Viewpoint: Insurers must do more to protect SMEs against cybercrime

Today’s cyber criminals are entrepreneurial, organised and ruthless, and they increasingly seek to attack the most vulnerable. 

The rise of ransomware is a particularly big issue. Between 2019 and 2020, more than 600 US towns, cities, and counties suffered ransomware attacks that forced the closure of hospitals, police departments, and other public services.

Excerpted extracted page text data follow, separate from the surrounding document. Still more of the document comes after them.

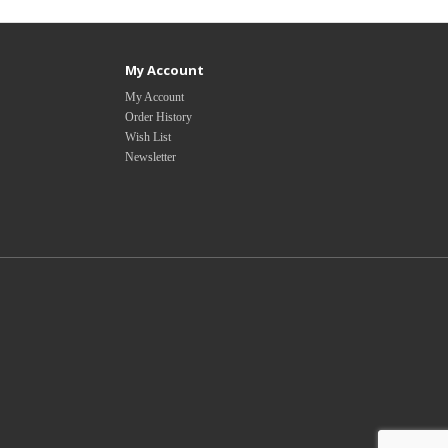
My Account
My Account
Order History
Wish List
Newsletter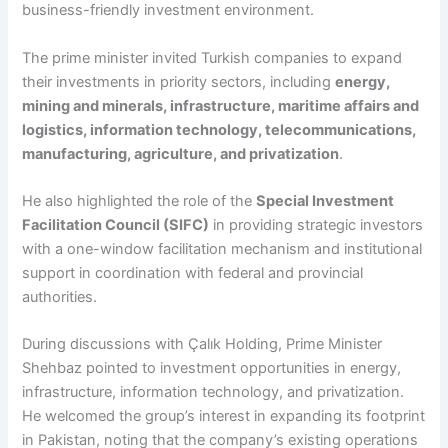
business-friendly investment environment.
The prime minister invited Turkish companies to expand
their investments in priority sectors, including
energy,
mining and minerals, infrastructure, maritime affairs and
logistics, information technology, telecommunications,
manufacturing, agriculture, and privatization
.
He also highlighted the role of the
Special Investment
Facilitation Council (SIFC)
in providing strategic investors
with a one-window facilitation mechanism and institutional
support in coordination with federal and provincial
authorities.
During discussions with Çalık Holding, Prime Minister
Shehbaz pointed to investment opportunities in energy,
infrastructure, information technology, and privatization.
He welcomed the group’s interest in expanding its footprint
in Pakistan, noting that the company’s existing operations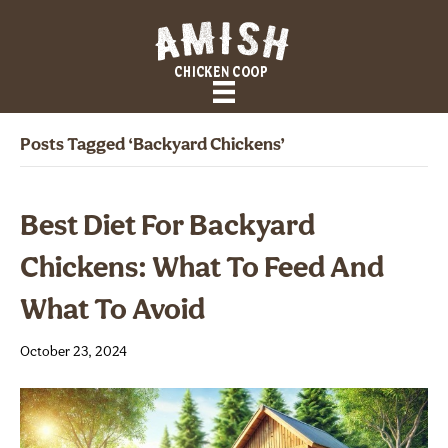
Posts Tagged ‘Backyard Chickens’
Best Diet For Backyard
Chickens: What To Feed And
What To Avoid
October 23, 2024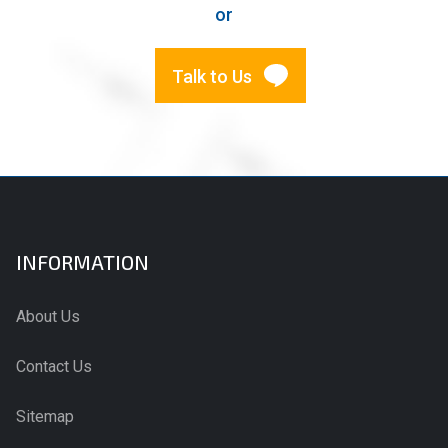
or
Talk to Us
INFORMATION
About Us
Contact Us
Sitemap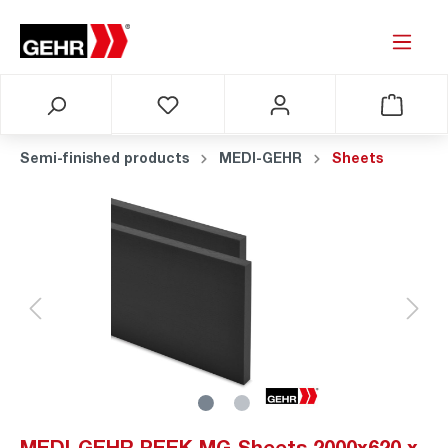
Semi-finished products
MEDI-GEHR
Sheets
MEDI-GEHR PEEK MG Sheets 2000x620 x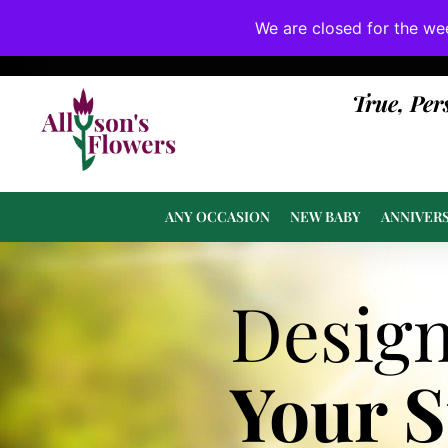
We are closed for the we
If substitutions are necessary, they will be 
True, Per
ANY OCCASION
NEW BABY
ANNIVER
Desig
Your 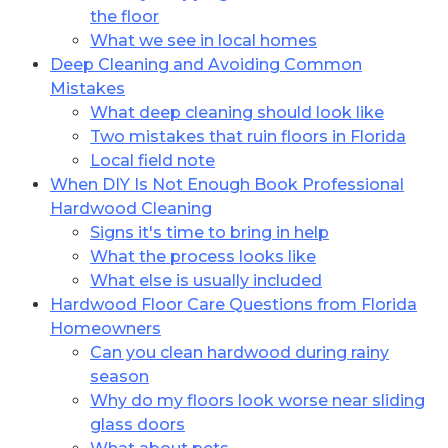
the floor
What we see in local homes
Deep Cleaning and Avoiding Common
Mistakes
What deep cleaning should look like
Two mistakes that ruin floors in Florida
Local field note
When DIY Is Not Enough Book Professional
Hardwood Cleaning
Signs it's time to bring in help
What the process looks like
What else is usually included
Hardwood Floor Care Questions from Florida
Homeowners
Can you clean hardwood during rainy
season
Why do my floors look worse near sliding
glass doors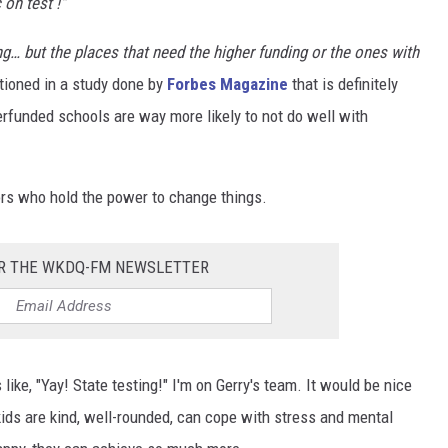
on test !"
g… but the places that need the higher funding or the ones with
ioned in a study done by
Forbes Magazine
that is definitely
erfunded schools are way more likely to not do well with
ors who hold the power to change things.
OR THE WKDQ-FM NEWSLETTER
like, "Yay! State testing!" I'm on Gerry's team. It would be nice
ids are kind, well-rounded, can cope with stress and mental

Even a large global insurer such as Mapfre is not immune to this threat. We suffered a cyber attack on the night of August 14, 2020. The timing was no coincidence, since August 15 is the day with the highest number of vehicle transactions in the year. But it all started a year earlier.

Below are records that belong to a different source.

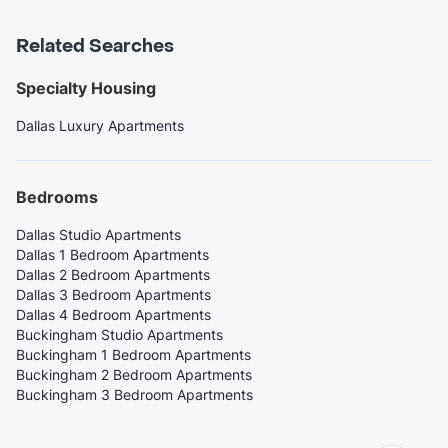
Related Searches
Specialty Housing
Dallas Luxury Apartments
Bedrooms
Dallas Studio Apartments
Dallas 1 Bedroom Apartments
Dallas 2 Bedroom Apartments
Dallas 3 Bedroom Apartments
Dallas 4 Bedroom Apartments
Buckingham Studio Apartments
Buckingham 1 Bedroom Apartments
Buckingham 2 Bedroom Apartments
Buckingham 3 Bedroom Apartments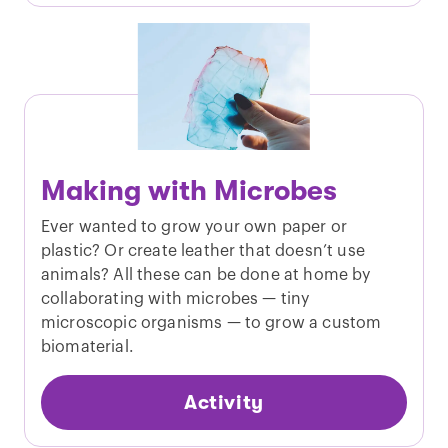
Making with Microbes
Ever wanted to grow your own paper or
plastic? Or create leather that doesn’t use
animals? All these can be done at home by
collaborating with microbes — tiny
microscopic organisms — to grow a custom
biomaterial.
Activity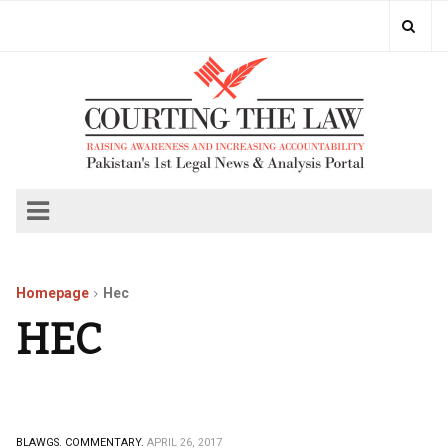
Homepage
Hec
HEC
BLAWGS.
COMMENTARY.
APRIL 26, 2017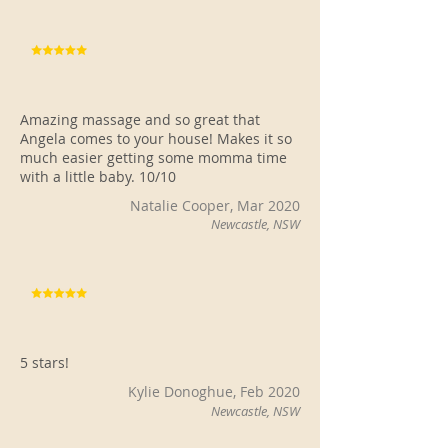
Amazing massage and so great that
Angela comes to your house! Makes it so
much easier getting some momma time
with a little baby. 10/10
Natalie Cooper, Mar 2020
Newcastle, NSW
5 stars!
Kylie Donoghue, Feb 2020
Newcastle, NSW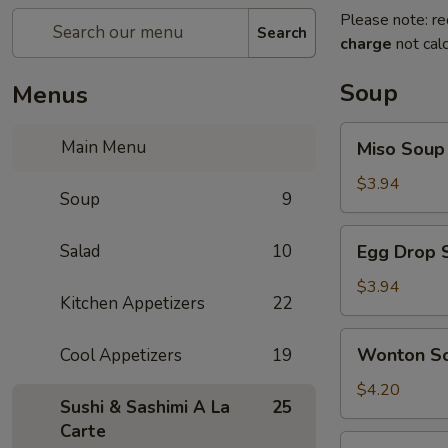
Please note: re
Search
charge
not calc
Soup
Menus
Miso
Main Menu
Miso Soup
Soup
$3.94
Soup
9
Egg
Salad
10
Egg Drop 
Drop
Soup
$3.94
Kitchen Appetizers
22
Wonton
Wonton S
Cool Appetizers
19
Soup
$4.20
Sushi & Sashimi A La
25
Carte
Vegetables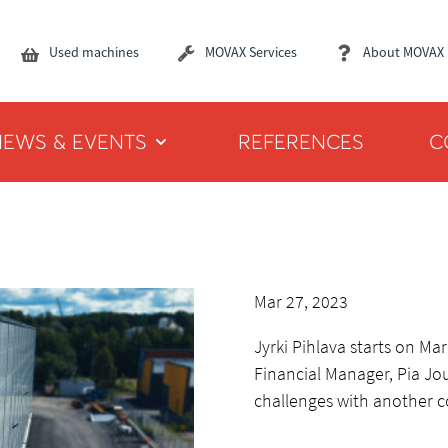
Used machines
MOVAX Services
About MOVAX
NEWS & EVENTS
REFERENCES
C
Mar 27, 2023
Jyrki Pihlava starts on M
Financial Manager, Pia J
challenges with another 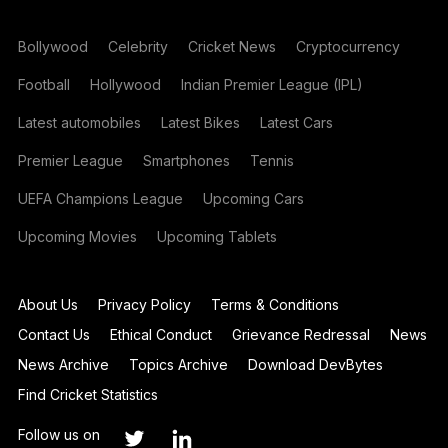
Bollywood
Celebrity
Cricket News
Cryptocurrency
Football
Hollywood
Indian Premier League (IPL)
Latest automobiles
Latest Bikes
Latest Cars
Premier League
Smartphones
Tennis
UEFA Champions League
Upcoming Cars
Upcoming Movies
Upcoming Tablets
About Us
Privacy Policy
Terms & Conditions
Contact Us
Ethical Conduct
Grievance Redressal
News
News Archive
Topics Archive
Download DevBytes
Find Cricket Statistics
Follow us on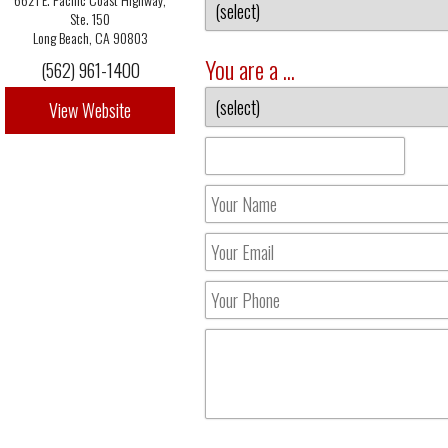
Ste. 150
Long Beach, CA 90803
You are a ...
(562) 961-1400
View Website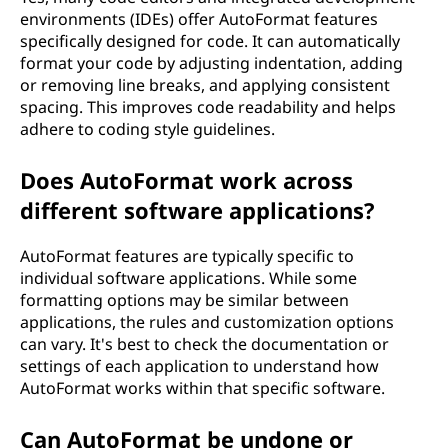
environments (IDEs) offer AutoFormat features
specifically designed for code. It can automatically
format your code by adjusting indentation, adding
or removing line breaks, and applying consistent
spacing. This improves code readability and helps
adhere to coding style guidelines.
Does AutoFormat work across
different software applications?
AutoFormat features are typically specific to
individual software applications. While some
formatting options may be similar between
applications, the rules and customization options
can vary. It's best to check the documentation or
settings of each application to understand how
AutoFormat works within that specific software.
Can AutoFormat be undone or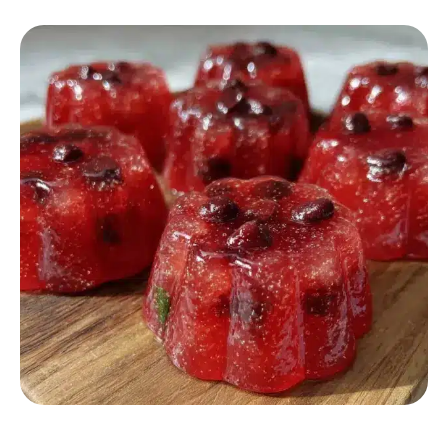
DESSERT RECIPES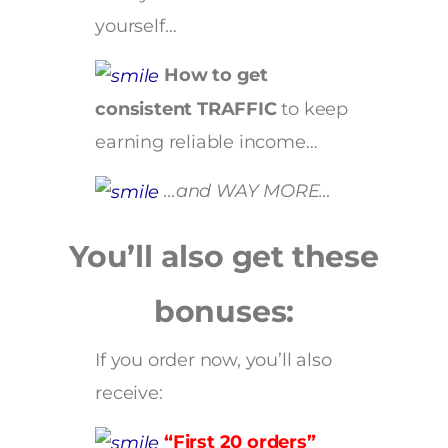
yourself…
How to get
consistent TRAFFIC
to keep
earning reliable income…
…and WAY MORE…
You’ll also get these
bonuses:
If you order now, you’ll also
receive:
“First 20 orders”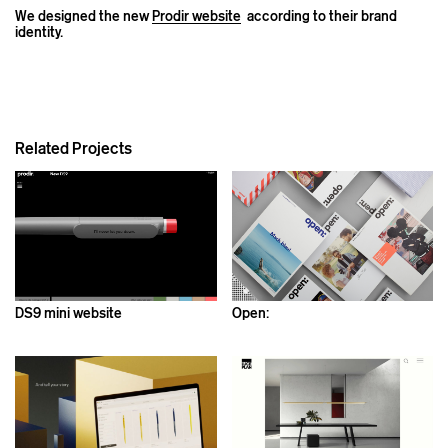
We designed the new
Prodir website
according to their brand
identity.
Related Projects
DS9 mini website
Open: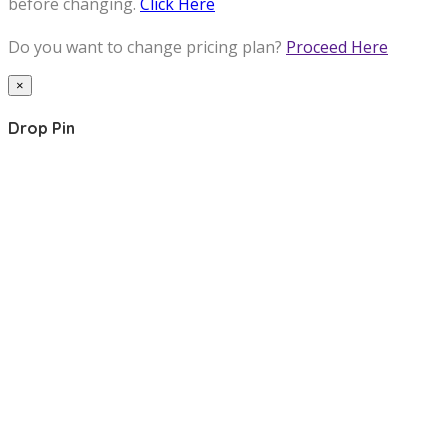
before changing.
Click Here
Do you want to change pricing plan?
Proceed Here
×
Drop Pin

It was August 2019 when the attackers began to take their first steps against us, investing significant amounts of time and money developing the attacking and testing strategies they finally used to break into Mapfre’s systems.

Our security measures and contingency plans for this type of incident worked as expected, and allowed us to achieve our main objective: to guarantee uninterrupted service to our clients and the privacy of their data. But this does show how all of us are potentially vulnerable to this wave of cyber crime, no matter how big we are or how much we prepare against it.

The weakest link

Small and medium-sized enterprises (SMEs) are the most vulnerable businesses of all. Statistics show 53% of SMEs suffered some form of cyber attack in 2021. SMEs represent a huge part of the global economy and are vital to our economic future, employing more than two billion people worldwide.

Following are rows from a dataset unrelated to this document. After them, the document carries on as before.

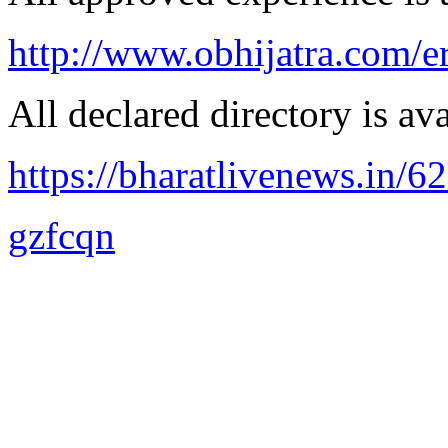
http://www.obhijatra.com/e
All declared directory is ava
https://bharatlivenews.in/
gzfcqn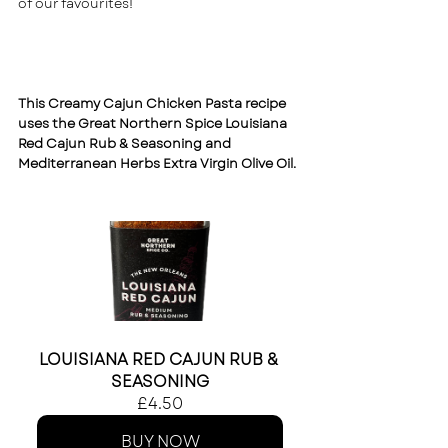
of our favourites! 
This Creamy Cajun Chicken Pasta recipe 
uses the 
Great Northern Spice Louisiana 
Red Cajun Rub & Seasoning
 and 
Mediterranean Herbs Extra Virgin Olive Oil.
LOUISIANA RED CAJUN RUB & 
SEASONING
£4.50
BUY NOW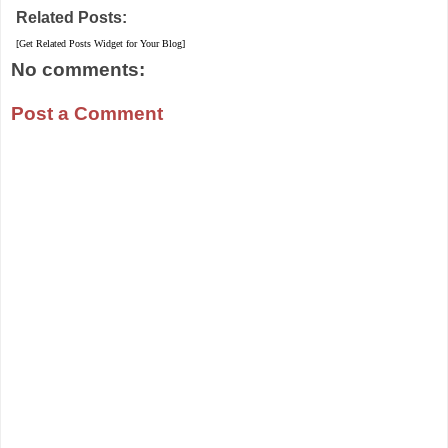
Related Posts:
[Get Related Posts Widget for Your Blog]
No comments:
Post a Comment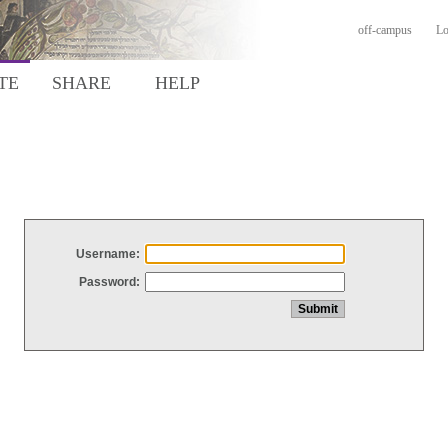
off-campus
Lo
TE
SHARE
HELP
Username:
Password: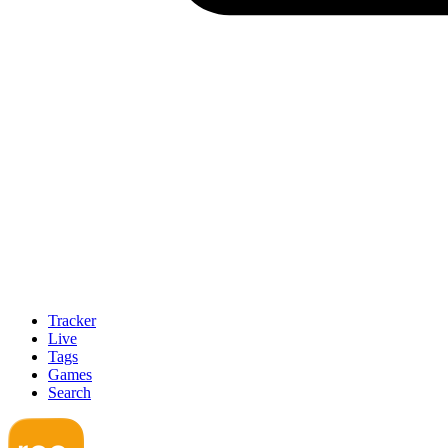
Tracker
Live
Tags
Games
Search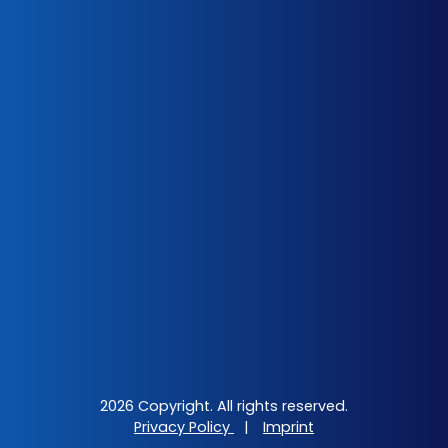
2026 Copyright. All rights reserved.
Privacy Policy
|
Imprint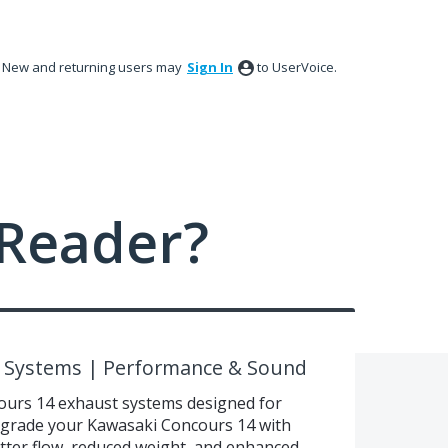
New and returning users may
Sign In
to UserVoice.
Reader?
t Systems | Performance & Sound
urs 14 exhaust systems designed for
Upgrade your Kawasaki Concours 14 with
tter flow, reduced weight, and enhanced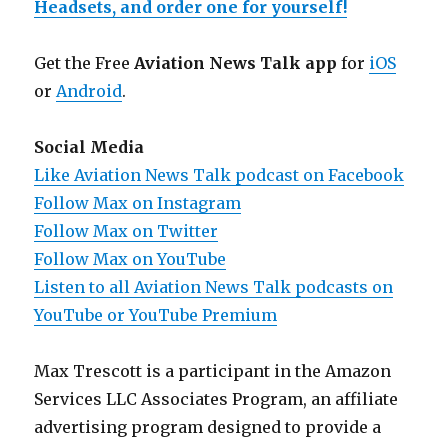
Headsets, and order one for yourself!
Get the Free
Aviation News Talk app
for
iOS
or
Android
.
Social Media
Like Aviation News Talk podcast on Facebook
Follow Max on Instagram
Follow Max on Twitter
Follow Max on YouTube
Listen to all Aviation News Talk podcasts on
YouTube or YouTube Premium
Max Trescott is a participant in the Amazon
Services LLC Associates Program, an affiliate
advertising program designed to provide a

Yet they are vulnerable precisely because of a lack of awareness of the danger. In Spain alone, 99.8% of SMEs do not consider themselves a target for cyber attacks. Partly as a result of this misplaced confidence, 60% of SMEs go bust within six months of suffering a cyber attack.

SMEs are now even more at risk after the pandemic. This is because the rise of remote and hybrid working and use of devices to access company systems and data remotely increases the number of vulnerable access points. Any SME can be accessed from just one employee laptop with out-of-date cyber protection,  or from just one person clicking a link on an email.

At the same time, because they are now so connected, larger organisations can be targeted through the under-protected SMEs in their supply chains. Protecting SMEs is therefore not only the right thing to do – and essential for our future global prosperity – it is also vital to keeping all of us protected. In short, we must all work together to help solve this problem.

Insurers can be more proactive in offering SMEs advice and support to understand why they need cyber insurance and what they need to cover. Mapfre’s SME cyber insurance product costs an average of just €400 ($412) but only around 3% of our SME clients have bought the product so far, proving it is not enough for insurers simply to offer SME cyber insurance and leave it at that.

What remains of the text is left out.